Le cœur doit éprouver. Pour être fort, il doit saigner. On le ferme pour faire cesser la douleur. Alors, le sang à l’intérieur pourrit et se transforme en vase. Et le cœur flétrit, comme une vieille pomme. » Courtney Crumrin tome 4, de Ted Naifeh.

Cette fille va me rendre fou. Littéralement fou. Son regard cuisant de tout à l’heure n’a rien fait pour arranger les choses.

Je voulais l’éviter, l’ignorer, sans forcement la repousser. Elle s’est approchée, s’est brulée les ailes avec ce qu’elle voulait vraiment, et m’a repoussée.

Et je me rends maintenant que ça fait mal. Vraiment mal.

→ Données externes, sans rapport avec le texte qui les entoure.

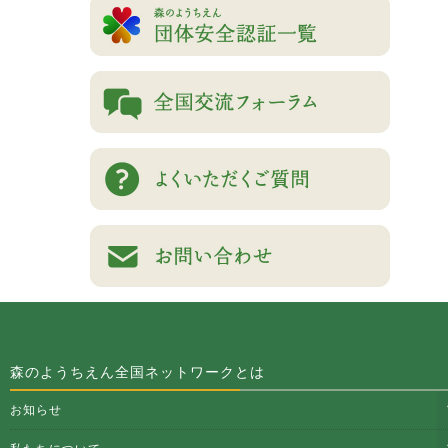
森のようちえん全国ネットワークとは
お知らせ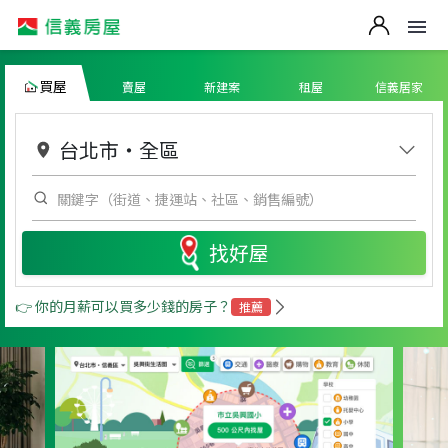
買屋
賣屋
新建案
租屋
信義居家
台北市
・
全區
找好屋
👉 你的月薪可以買多少錢的房子？
推薦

J’étais comme mon frère, avant cette fille. Je n’avais rien contre les histoires d’amour, tant que cela ne me concernait pas. Mes potes qui étaient en fusion constantes avec leurs copines me faisaient rire, sans pour autant me rebuter. Je devais les envier, quelque part.
Mais non, je suivais mon frère dans ses plans, filles d’un soir, au revoir, à la suivante, bonsoir. Ca ne me dérangeait pas plus que ça. J’avais dû avoir une courte histoire « d’amour » au collège.

J’aimais vraiment cette fille. Une certaine Leya. J’étais allé avec elle à toutes les fêtes possibles et imaginables. Je lui avais dévoilée certains de mes secrets. J’étais monté avec elle sur le toit de mon immeuble, alors que je préférais m’y retrouver seul.

Résultat, elle m’avait trompé avec un de mes amis, peu de temps après. Et avait voulu que l’on reste « ami ». Quelle bonne blague.

Second résultat, je n’étais jamais resté plus de deux mois avec une fille. Même si j’avais réellement besoin de quelqu’un.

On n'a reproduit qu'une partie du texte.